MATERIAL FOR THIS TASK: Begin

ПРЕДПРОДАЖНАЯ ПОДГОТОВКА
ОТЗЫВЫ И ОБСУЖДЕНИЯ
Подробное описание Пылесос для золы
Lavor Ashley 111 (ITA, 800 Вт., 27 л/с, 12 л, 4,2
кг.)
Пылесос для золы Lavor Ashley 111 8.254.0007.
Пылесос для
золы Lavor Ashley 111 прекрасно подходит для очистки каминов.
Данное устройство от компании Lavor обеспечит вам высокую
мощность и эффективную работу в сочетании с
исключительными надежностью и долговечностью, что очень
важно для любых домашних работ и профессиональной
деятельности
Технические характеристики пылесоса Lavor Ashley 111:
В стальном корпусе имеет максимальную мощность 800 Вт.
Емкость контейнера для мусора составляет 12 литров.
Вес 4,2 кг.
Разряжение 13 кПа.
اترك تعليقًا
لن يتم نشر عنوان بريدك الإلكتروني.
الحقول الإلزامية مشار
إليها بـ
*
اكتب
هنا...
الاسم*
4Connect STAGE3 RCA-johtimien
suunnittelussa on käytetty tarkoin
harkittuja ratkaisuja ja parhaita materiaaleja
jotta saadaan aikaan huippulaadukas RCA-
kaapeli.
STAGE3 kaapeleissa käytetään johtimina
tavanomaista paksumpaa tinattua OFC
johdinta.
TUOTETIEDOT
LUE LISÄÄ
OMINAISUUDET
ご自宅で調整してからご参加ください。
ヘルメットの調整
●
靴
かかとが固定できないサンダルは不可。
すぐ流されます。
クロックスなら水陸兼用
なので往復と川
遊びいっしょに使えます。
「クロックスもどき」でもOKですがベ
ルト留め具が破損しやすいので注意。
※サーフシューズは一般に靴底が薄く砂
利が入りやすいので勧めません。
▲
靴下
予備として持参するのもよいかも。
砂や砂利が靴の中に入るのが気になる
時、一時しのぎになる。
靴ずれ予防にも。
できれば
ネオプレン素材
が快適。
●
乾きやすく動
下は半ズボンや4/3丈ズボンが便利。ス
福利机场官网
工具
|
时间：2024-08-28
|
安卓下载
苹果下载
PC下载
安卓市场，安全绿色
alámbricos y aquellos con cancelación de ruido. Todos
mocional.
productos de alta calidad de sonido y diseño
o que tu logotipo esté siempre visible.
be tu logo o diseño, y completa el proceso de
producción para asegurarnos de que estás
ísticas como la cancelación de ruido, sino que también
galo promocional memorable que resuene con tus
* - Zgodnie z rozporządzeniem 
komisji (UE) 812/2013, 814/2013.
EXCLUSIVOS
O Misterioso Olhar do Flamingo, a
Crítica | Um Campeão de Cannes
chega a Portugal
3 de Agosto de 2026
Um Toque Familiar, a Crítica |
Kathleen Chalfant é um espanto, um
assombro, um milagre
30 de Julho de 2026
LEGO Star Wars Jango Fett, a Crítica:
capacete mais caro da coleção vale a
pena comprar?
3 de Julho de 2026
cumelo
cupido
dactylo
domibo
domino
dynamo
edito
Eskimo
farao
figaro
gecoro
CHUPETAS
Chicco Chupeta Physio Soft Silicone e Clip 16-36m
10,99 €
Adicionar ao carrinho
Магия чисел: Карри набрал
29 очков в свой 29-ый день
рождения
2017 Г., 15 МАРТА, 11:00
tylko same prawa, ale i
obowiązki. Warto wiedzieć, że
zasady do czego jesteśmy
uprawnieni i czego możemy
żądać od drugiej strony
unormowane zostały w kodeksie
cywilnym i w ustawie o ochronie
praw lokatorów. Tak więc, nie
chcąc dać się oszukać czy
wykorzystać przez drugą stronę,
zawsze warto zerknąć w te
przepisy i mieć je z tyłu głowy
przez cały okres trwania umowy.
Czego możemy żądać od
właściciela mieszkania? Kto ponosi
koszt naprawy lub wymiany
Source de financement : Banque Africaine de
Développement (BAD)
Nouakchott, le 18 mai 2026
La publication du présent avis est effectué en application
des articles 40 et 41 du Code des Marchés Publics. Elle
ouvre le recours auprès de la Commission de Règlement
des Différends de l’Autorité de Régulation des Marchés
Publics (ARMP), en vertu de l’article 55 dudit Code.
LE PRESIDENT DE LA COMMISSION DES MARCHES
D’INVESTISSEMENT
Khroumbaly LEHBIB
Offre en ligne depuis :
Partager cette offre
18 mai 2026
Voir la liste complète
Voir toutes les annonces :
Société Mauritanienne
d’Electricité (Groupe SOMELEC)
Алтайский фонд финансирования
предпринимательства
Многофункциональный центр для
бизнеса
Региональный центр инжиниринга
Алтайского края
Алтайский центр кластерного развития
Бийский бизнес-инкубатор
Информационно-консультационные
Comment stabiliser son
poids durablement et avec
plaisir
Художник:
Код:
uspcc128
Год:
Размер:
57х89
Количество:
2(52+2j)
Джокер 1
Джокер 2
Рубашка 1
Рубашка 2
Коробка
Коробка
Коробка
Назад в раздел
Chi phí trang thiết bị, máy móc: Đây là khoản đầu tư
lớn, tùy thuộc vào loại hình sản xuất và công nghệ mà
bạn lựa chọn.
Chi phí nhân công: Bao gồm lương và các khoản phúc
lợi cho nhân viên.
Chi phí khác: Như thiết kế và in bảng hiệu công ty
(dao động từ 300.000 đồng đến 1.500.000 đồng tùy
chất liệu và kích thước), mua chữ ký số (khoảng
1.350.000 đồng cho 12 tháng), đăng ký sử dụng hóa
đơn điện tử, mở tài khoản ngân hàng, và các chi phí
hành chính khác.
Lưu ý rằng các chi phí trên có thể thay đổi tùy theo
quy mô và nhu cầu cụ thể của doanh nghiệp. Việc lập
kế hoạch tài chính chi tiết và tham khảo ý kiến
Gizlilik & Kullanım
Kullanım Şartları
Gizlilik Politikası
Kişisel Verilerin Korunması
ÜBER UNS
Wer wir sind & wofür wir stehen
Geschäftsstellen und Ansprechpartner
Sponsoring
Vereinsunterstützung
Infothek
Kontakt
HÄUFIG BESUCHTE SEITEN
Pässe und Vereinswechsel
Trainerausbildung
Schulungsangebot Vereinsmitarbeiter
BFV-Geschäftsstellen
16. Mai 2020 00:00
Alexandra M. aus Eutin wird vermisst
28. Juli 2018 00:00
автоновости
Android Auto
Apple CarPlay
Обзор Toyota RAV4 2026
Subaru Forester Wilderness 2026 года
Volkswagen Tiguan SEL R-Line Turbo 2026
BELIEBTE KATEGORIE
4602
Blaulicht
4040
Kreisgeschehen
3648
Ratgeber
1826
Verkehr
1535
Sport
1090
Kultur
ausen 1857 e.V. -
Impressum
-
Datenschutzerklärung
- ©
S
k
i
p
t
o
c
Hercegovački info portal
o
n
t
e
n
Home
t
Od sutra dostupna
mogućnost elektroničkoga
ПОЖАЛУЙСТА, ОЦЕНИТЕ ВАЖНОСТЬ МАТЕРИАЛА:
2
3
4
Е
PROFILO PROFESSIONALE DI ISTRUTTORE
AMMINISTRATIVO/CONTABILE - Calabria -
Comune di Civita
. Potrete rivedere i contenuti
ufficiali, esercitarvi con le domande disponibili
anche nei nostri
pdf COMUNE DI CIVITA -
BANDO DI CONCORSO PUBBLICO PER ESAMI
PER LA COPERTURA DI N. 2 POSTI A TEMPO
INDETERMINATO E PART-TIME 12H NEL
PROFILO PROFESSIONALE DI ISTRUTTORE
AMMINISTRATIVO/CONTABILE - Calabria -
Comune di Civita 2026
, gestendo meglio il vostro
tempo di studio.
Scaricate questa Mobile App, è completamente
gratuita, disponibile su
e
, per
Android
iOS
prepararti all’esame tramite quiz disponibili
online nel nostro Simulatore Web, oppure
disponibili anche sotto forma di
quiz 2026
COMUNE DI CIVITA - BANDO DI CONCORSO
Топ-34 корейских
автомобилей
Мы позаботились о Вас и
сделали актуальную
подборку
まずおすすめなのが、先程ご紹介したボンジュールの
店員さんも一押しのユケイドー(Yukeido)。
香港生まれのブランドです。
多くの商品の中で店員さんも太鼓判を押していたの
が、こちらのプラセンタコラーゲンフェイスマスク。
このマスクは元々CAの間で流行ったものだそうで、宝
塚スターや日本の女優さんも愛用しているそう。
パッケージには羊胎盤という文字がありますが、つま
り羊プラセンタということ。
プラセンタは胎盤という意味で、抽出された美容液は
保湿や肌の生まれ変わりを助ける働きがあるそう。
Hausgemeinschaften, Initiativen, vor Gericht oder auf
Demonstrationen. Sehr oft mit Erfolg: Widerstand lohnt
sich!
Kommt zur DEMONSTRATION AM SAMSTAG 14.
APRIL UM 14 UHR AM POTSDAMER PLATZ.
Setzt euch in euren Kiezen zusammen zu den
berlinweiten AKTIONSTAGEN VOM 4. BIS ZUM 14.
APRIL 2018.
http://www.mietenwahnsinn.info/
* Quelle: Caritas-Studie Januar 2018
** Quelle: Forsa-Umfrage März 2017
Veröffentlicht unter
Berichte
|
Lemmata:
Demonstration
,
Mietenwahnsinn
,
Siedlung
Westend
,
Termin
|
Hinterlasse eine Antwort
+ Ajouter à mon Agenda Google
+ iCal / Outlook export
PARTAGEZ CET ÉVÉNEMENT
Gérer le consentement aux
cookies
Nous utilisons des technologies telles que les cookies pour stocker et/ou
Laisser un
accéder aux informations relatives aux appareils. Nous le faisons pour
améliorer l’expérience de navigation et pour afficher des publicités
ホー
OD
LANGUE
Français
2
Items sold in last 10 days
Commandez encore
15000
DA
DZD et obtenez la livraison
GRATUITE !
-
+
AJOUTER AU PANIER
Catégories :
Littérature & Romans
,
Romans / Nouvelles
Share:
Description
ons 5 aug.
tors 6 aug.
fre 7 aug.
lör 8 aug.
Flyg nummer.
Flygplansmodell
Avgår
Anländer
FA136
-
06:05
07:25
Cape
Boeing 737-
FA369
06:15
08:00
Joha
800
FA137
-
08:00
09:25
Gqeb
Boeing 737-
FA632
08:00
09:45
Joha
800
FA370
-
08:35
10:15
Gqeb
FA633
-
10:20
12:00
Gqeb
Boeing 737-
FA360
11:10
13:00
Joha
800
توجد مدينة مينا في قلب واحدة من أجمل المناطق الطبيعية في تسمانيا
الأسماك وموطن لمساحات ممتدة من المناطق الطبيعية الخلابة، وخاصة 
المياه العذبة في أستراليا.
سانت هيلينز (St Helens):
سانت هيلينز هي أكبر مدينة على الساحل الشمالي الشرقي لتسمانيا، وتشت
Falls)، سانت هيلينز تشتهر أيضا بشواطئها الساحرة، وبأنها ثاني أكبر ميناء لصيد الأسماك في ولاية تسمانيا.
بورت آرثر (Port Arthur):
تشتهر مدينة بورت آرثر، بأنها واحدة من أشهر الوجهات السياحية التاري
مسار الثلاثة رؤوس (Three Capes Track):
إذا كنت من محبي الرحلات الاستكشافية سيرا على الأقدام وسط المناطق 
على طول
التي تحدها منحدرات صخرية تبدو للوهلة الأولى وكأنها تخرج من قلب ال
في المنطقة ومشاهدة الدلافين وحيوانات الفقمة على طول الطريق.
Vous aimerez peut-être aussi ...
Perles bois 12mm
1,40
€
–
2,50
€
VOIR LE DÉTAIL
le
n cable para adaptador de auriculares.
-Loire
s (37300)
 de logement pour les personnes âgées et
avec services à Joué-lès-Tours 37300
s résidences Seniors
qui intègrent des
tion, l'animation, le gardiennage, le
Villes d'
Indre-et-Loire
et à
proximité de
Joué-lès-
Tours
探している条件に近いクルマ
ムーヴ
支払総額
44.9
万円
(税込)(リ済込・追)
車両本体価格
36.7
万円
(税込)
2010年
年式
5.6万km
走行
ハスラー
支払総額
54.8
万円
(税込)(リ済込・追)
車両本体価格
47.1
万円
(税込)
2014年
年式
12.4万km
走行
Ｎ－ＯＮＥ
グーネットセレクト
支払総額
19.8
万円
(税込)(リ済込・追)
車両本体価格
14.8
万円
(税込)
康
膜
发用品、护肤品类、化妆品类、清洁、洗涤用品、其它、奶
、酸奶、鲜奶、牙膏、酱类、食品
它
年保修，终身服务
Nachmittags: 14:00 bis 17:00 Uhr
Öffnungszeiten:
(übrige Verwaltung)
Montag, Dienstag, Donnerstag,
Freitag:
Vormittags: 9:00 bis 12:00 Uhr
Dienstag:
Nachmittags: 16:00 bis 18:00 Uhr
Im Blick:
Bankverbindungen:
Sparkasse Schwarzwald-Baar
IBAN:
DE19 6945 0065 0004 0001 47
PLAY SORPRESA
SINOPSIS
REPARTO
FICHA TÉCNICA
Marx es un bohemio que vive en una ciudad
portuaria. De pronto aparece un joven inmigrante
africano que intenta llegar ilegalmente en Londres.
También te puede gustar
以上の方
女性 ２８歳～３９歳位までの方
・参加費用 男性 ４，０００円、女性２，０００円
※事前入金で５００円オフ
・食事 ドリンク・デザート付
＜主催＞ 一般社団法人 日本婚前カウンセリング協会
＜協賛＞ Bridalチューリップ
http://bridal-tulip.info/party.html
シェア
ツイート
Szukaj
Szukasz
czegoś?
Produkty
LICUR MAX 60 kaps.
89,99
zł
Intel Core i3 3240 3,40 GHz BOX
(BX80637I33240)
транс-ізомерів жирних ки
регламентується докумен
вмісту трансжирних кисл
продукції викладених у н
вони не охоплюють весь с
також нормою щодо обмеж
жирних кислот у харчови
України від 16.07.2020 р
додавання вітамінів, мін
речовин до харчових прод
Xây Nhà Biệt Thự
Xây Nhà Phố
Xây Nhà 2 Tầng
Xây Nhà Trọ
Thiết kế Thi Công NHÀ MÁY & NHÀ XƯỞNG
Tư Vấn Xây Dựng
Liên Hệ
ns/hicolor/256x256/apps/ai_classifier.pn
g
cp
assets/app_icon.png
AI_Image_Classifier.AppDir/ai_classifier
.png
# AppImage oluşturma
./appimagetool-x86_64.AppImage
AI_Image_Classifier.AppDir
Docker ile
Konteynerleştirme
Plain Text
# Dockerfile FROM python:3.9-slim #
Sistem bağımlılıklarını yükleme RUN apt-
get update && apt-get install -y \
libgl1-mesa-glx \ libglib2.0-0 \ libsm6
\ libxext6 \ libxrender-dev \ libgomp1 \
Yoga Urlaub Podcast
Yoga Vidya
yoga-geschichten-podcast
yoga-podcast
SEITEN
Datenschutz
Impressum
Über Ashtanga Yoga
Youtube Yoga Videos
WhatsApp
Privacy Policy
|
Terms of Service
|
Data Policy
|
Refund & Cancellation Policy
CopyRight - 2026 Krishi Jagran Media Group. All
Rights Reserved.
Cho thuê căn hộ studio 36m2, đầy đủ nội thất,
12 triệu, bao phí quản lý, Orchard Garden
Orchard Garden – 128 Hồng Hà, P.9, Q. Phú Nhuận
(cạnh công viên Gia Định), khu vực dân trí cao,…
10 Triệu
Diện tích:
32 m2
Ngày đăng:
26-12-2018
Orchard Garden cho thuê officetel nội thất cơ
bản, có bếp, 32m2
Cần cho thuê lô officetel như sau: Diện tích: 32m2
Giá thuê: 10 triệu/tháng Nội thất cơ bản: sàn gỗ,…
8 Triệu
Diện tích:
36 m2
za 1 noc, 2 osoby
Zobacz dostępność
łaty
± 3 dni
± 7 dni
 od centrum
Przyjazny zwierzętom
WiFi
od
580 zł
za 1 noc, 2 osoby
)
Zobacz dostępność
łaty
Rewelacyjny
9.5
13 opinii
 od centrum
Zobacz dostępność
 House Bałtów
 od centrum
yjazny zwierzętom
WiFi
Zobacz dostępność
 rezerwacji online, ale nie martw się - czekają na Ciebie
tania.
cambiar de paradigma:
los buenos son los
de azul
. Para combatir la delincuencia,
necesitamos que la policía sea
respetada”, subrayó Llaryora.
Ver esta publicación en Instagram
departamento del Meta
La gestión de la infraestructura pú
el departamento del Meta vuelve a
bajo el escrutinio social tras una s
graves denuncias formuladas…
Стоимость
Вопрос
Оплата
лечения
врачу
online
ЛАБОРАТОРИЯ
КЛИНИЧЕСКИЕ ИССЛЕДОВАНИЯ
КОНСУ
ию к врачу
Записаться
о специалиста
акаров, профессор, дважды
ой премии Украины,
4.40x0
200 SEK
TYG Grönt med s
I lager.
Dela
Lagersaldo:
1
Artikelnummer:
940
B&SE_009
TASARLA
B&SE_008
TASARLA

MATERIAL FOR THIS TASK: End

◆ WHAT THE EXERCISE ASKS ◆
All lines of the data above that include the word "przez" must be shown.

◆ ANSWER FOR THE TASK ◆
wykorzystać przez drugą stronę,
przez cały okres trwania umowy.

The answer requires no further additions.